O caso que envolve o ministro da Administração Interna, Luís Neves, é um sinal preocupante de como certas práticas informais continuam a infiltrar-se nos mais altos níveis do Estado, fragilizando a confiança pública das instituições e normalizando comportamentos inadmissíveis numa democracia.
A responsabilidade política de um servidor público não se mede apenas pela violação da lei. Mede-se pela capacidade de garantir padrões de conduta que reforcem a confiança dos cidadãos nas instituições. E é precisamente essa confiança que sai fragilizada deste caso. A nomeação de um ex‑diretor nacional da PJ para a tutela da Administração Interna já era vista como politicamente arriscada; os factos agora conhecidos confirmam que o risco era evidente.
Apesar de Luís Montenegro afirmar, reiteradamente que mantém a confiança no ministro, enfrenta aqui um dilema clássico: substituir o terceiro ministro da Administração Interna num momento politicamente sensível — marcado pelo período crítico de incêndios rurais — ou mantê-lo, apesar da erosão da sua autoridade política. Tudo indica que prevalecerá a segunda opção, não pela robustez das explicações apresentadas, mas pela falta de alternativas imediatas e pela pressão do calendário de verão.

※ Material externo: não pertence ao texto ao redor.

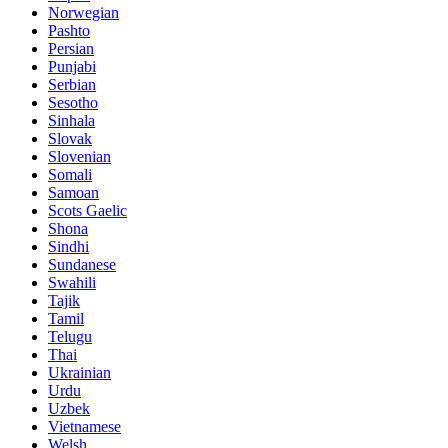
Norwegian
Pashto
Persian
Punjabi
Serbian
Sesotho
Sinhala
Slovak
Slovenian
Somali
Samoan
Scots Gaelic
Shona
Sindhi
Sundanese
Swahili
Tajik
Tamil
Telugu
Thai
Ukrainian
Urdu
Uzbek
Vietnamese
Welsh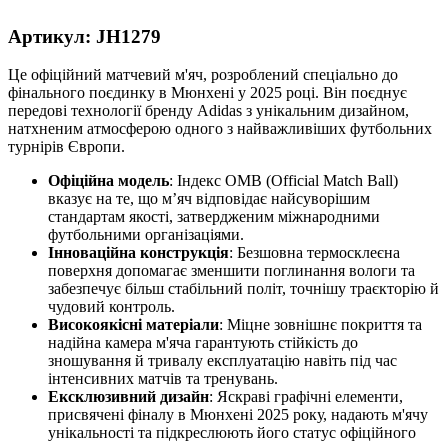
Артикул: JH1279
Це офіційний матчевий м'яч, розроблений спеціально до
фінального поєдинку в Мюнхені у 2025 році. Він поєднує
передові технології бренду Adidas з унікальним дизайном,
натхненим атмосферою одного з найважливіших футбольних
турнірів Європи.
Офіційна модель
: Індекс OMB (Official Match Ball)
вказує на те, що м’яч відповідає найсуворішим
стандартам якості, затвердженим міжнародними
футбольними організаціями.
Інноваційна конструкція
: Безшовна термосклеєна
поверхня допомагає зменшити поглинання вологи та
забезпечує більш стабільний політ, точнішу траєкторію й
чудовий контроль.
Високоякісні матеріали
: Міцне зовнішнє покриття та
надійна камера м'яча гарантують стійкість до
зношування й тривалу експлуатацію навіть під час
інтенсивних матчів та тренувань.
Ексклюзивний дизайн
: Яскраві графічні елементи,
присвячені фіналу в Мюнхені 2025 року, надають м'ячу
унікальності та підкреслюють його статус офіційного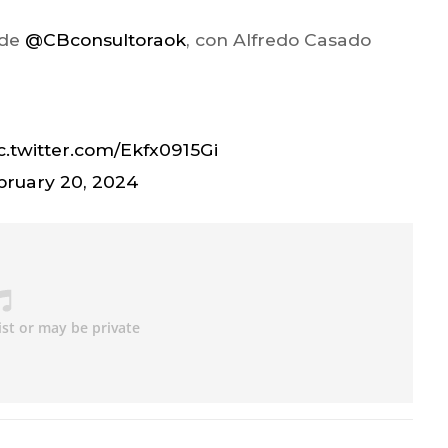
 de
@CBconsultoraok
, con Alfredo Casado
c.twitter.com/Ekfx0915Gi
bruary 20, 2024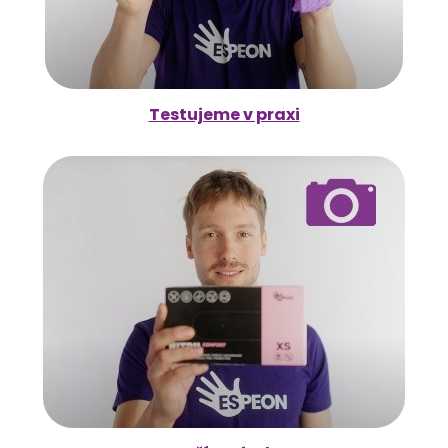
Testujeme v praxi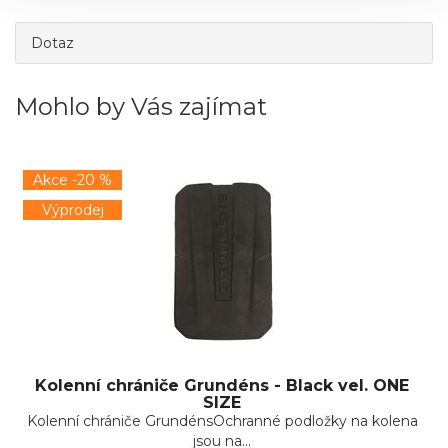
Dotaz
Mohlo by Vás zajímat
Akce -20 %
Výprodej
Kolenní chrániče Grundéns - Black vel. ONE
SIZE
Kolenní chrániče GrundénsOchranné podložky na kolena
jsou na...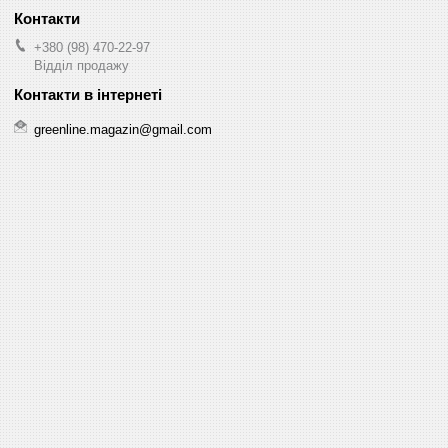
+380 (98) 470-22-97
Відділ продажу
greenline.magazin@gmail.com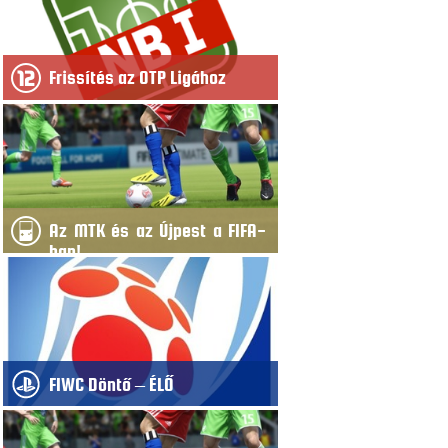
Frissítés az OTP Ligához
Az MTK és az Újpest a FIFA-
ban!
FIWC Döntő – ÉLŐ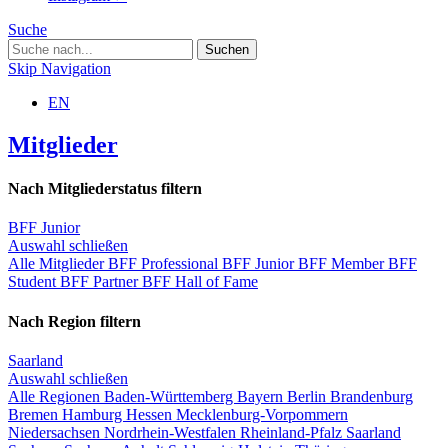
Suche
Skip Navigation
EN
Mitglieder
Nach Mitgliederstatus filtern
BFF Junior
Auswahl schließen
Alle Mitglieder
BFF Professional
BFF Junior
BFF Member
BFF
Student
BFF Partner
BFF Hall of Fame
Nach Region filtern
Saarland
Auswahl schließen
Alle Regionen
Baden-Württemberg
Bayern
Berlin
Brandenburg
Bremen
Hamburg
Hessen
Mecklenburg-Vorpommern
Niedersachsen
Nordrhein-Westfalen
Rheinland-Pfalz
Saarland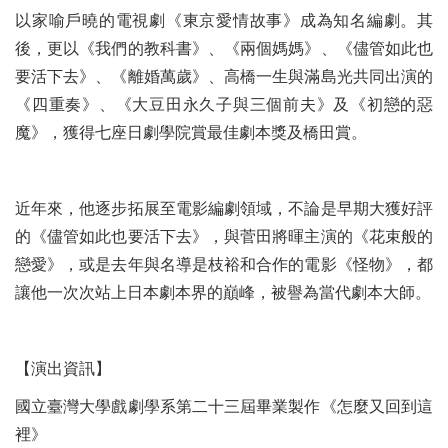
以家喻戶曉的電視劇《東京愛情故事》成為知名編劇。其
後，更以《我們的教科書》、《兩個媽媽》、《儘管如此也
要活下去》、《離婚萬歲》、高橋一生與滿島光共同出演的
《四重奏》、《大豆田永久子與三個前夫》及《初戀的惡
魔》，獲得七座日劇學院賞最佳劇本獎及橋田賞。
近年來，他逐步拓展至電影編劇領域，不論是早期大獲好評
的《儘管如此也要活下去》，與菅田將暉主演的《花束般的
戀愛》，或是去年與名導是枝裕和合作的電影《怪物》，都
讓他一次次站上日本劇本界的巔峰，被譽為當代劇本大師。
【演出資訊】
國立臺灣大學戲劇學系第二十三屆畢業製作《怎麼又回到這
裡》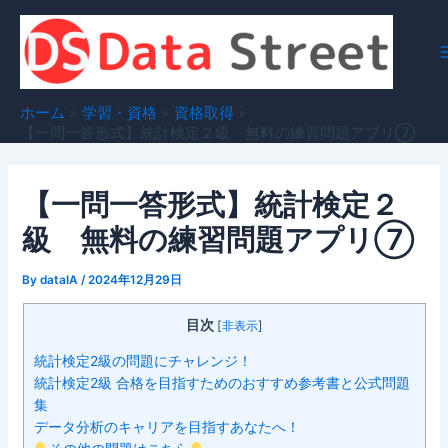
内
容
を
ス
キ
ホーム
学習・資格
資格取得
ッ
【一問一答形式】統計検定２級 無料の練習問題アプリ⑦
プ
【一問一答形式】統計検定２
級 無料の練習問題アプリ⑦
By
dataIA
/
2024年12月29日
目次
[
非表示
]
統計検定2級の問題にチャレンジ！
統計検定2級 合格を目指すためのおすすめ参考書と公式問題
集
データ分析のキャリアを目指すあなたへ！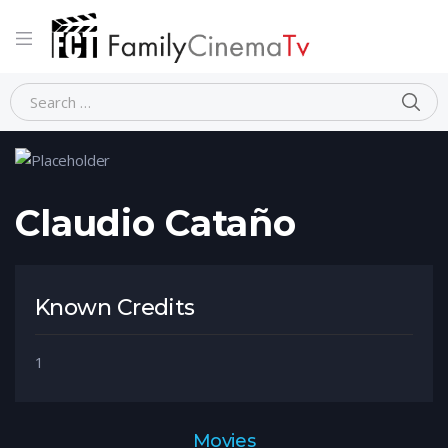
Home
Person
Claudio Cataño
Claudio Cataño
Known Credits
1
Movies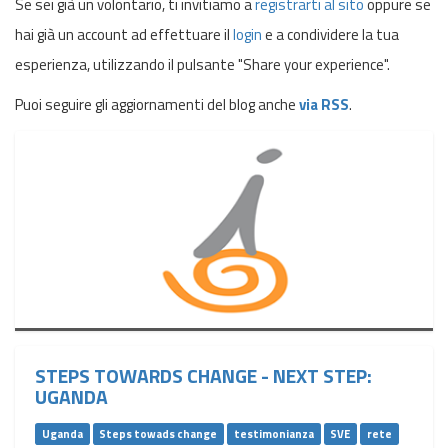
Se sei già un volontario, ti invitiamo a
registrarti al sito
oppure se
hai già un account ad effettuare il
login
e a condividere la tua
esperienza, utilizzando il pulsante "Share your experience".
Puoi seguire gli aggiornamenti del blog anche
via RSS
.
STEPS TOWARDS CHANGE - NEXT STEP:
UGANDA
Uganda
Steps towads change
testimonianza
SVE
rete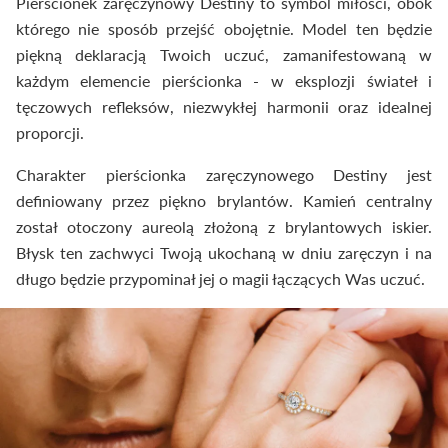
Pierścionek zaręczynowy Destiny to symbol miłości, obok
którego nie sposób przejść obojętnie. Model ten będzie
piękną deklaracją Twoich uczuć, zamanifestowaną w
każdym elemencie pierścionka - w eksplozji świateł i
tęczowych refleksów, niezwykłej harmonii oraz idealnej
proporcji.
Charakter pierścionka zaręczynowego Destiny jest
definiowany przez piękno brylantów. Kamień centralny
został otoczony aureolą złożoną z brylantowych iskier.
Błysk ten zachwyci Twoją ukochaną w dniu zaręczyn i na
długo będzie przypominał jej o magii łączących Was uczuć.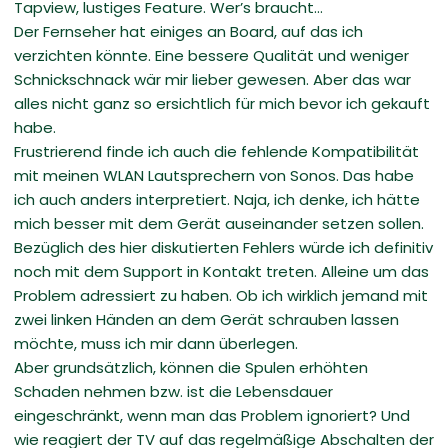
Tapview, lustiges Feature. Wer’s braucht…
Der Fernseher hat einiges an Board, auf das ich
verzichten könnte. Eine bessere Qualität und weniger
Schnickschnack wär mir lieber gewesen. Aber das war
alles nicht ganz so ersichtlich für mich bevor ich gekauft
habe.
Frustrierend finde ich auch die fehlende Kompatibilität
mit meinen WLAN Lautsprechern von Sonos. Das habe
ich auch anders interpretiert. Naja, ich denke, ich hätte
mich besser mit dem Gerät auseinander setzen sollen.
Bezüglich des hier diskutierten Fehlers würde ich definitiv
noch mit dem Support in Kontakt treten. Alleine um das
Problem adressiert zu haben. Ob ich wirklich jemand mit
zwei linken Händen an dem Gerät schrauben lassen
möchte, muss ich mir dann überlegen.
Aber grundsätzlich, können die Spulen erhöhten
Schaden nehmen bzw. ist die Lebensdauer
eingeschränkt, wenn man das Problem ignoriert? Und
wie reagiert der TV auf das regelmäßige Abschalten der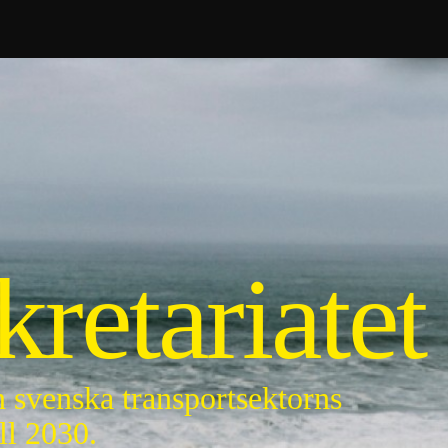
retariatet
 svenska transportsektorns
ll 2030.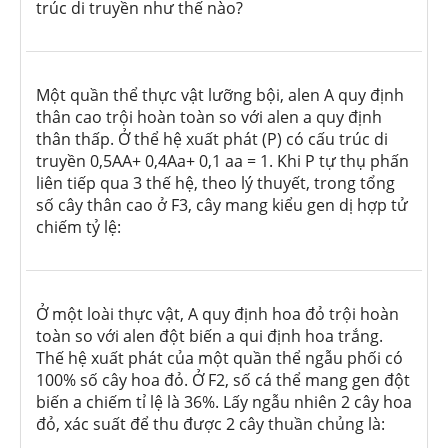
trúc di truyền như thế nào?
Một quần thể thực vật lưỡng bội, alen A quy định
thân cao trội hoàn toàn so với alen a quy định
thân thấp. Ở thể hệ xuất phát (P) có cấu trúc di
truyền 0,5AA+ 0,4Aa+ 0,1 aa = 1. Khi P tự thụ phấn
liên tiếp qua 3 thế hệ, theo lý thuyết, trong tổng
số cây thân cao ở F3, cây mang kiểu gen dị hợp tử
chiếm tỷ lệ:
Ở một loài thực vật, A quy định hoa đỏ trội hoàn
toàn so với alen đột biến a qui định hoa trắng.
Thế hệ xuất phát của một quần thể ngẫu phối có
100% số cây hoa đỏ. Ở F
2
, số cá thể mang gen đột
biến a chiếm tỉ lệ là 36%. Lấy ngẫu nhiên 2 cây hoa
đỏ, xác suất để thu được 2 cây thuần chủng là: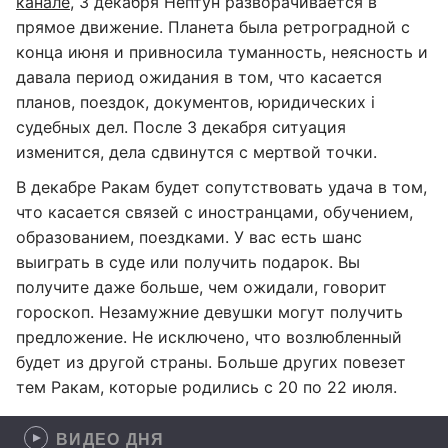
канале
, 3 декабря Нептун разворачивается в
прямое движение. Планета была ретроградной с
конца июня и привносила туманность, неясность и
давала период ожидания в том, что касается
планов, поездок, документов, юридических і
судебных дел. После 3 декабря ситуация
изменится, дела сдвинутся с мертвой точки.
В декабре Ракам будет сопутствовать удача в том,
что касается связей с иностранцами, обучением,
образованием, поездками. У вас есть шанс
выиграть в суде или получить подарок. Вы
получите даже больше, чем ожидали, говорит
гороскоп. Незамужние девушки могут получить
предложение. Не исключено, что возлюбленный
будет из другой страны. Больше других повезет
тем Ракам, которые родились с 20 по 22 июля.
ВИДЕО ДНЯ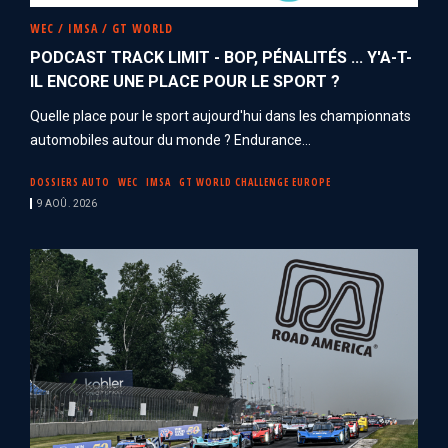
WEC / IMSA / GT WORLD
PODCAST TRACK LIMIT - BOP, PÉNALITÉS ... Y'A-T-
IL ENCORE UNE PLACE POUR LE SPORT ?
Quelle place pour le sport aujourd'hui dans les championnats
automobiles autour du monde ? Endurance...
DOSSIERS AUTO
WEC
IMSA
GT WORLD CHALLENGE EUROPE
9 AOÛ. 2026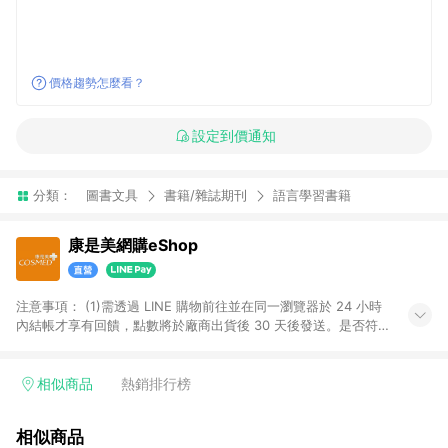
價格趨勢怎麼看？
設定到價通知
分類：
圖書文具
書籍/雜誌期刊
語言學習書籍
康是美網購eShop
注意事項：​ (1)需透過 LINE 購物前往並在同一瀏覽器於 24 小時
內結帳才享有回饋，點數將於廠商出貨後 30 天後發送。​是否符
合回饋資格，依LINE購物系統紀錄為準。 (2)若使用康是美網購
APP下單，將無法獲得點數回饋。​ (3)以下品類商品均無回饋：​ -
黃金鑽飾/精品相關/3C數位(含周邊)/家電視聽/運動戶外/母嬰用
相似商品
熱銷排行榜
品​ -統一時代百貨/夢時代部分商品​ -博客來商品及其他指定商品​
(4)符合LINE POINTS回饋資格之訂單及各商品之「LINE回
相似商品
饋%」，將於訂單成立後由「LINE購物通知」之官方帳號訊息通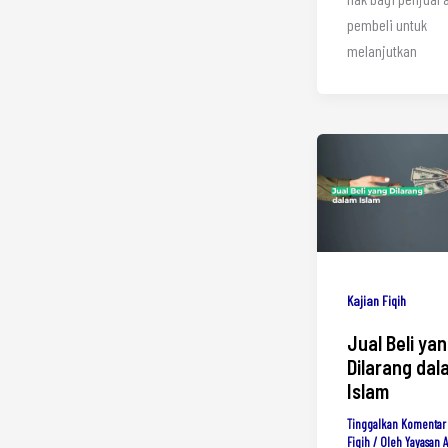
pembeli untuk
melanjutkan
Kajian Fiqih
Jual Beli ya
Dilarang dal
Islam
Tinggalkan Komentar
Fiqih
/ Oleh
Yayasan 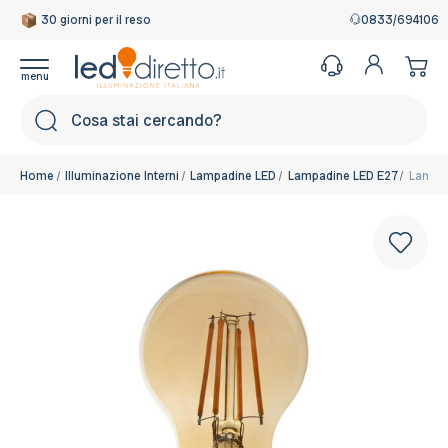
30 giorni per il reso
Garanzia Italiana
0833/694106
Cerca
Home
Illuminazione Interni
Lampadine LED
Lampadine LED E27
Lampad
Colore:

O problema é mais profundo do que o caso de Luís Neves, por si só, possa fazer supor. Tal como aconteceu com o caso da Spinumviva, esta polémica trouxe novamente para o debate político questões estruturais relacionadas com a transparência, a ética no exercício de funções públicas e a necessidade de uma clara separação entre interesses privados e responsabilidades institucionais.
Enquanto persistir uma cultura governativa que trata irregularidades como “habilidades”, desvios como “pequenas coisas” e informalidades como “práticas normais”, será difícil exigir aos titulares de cargos públicos padrões éticos à altura das exigências de uma democracia.
A qualidade das instituições depende da cultura cívica que as alimenta. E este caso mostra, com clareza, que essa cultura continua vulnerável a uma informalidade que corrói silenciosamente as instituições e os seus altos dirigentes.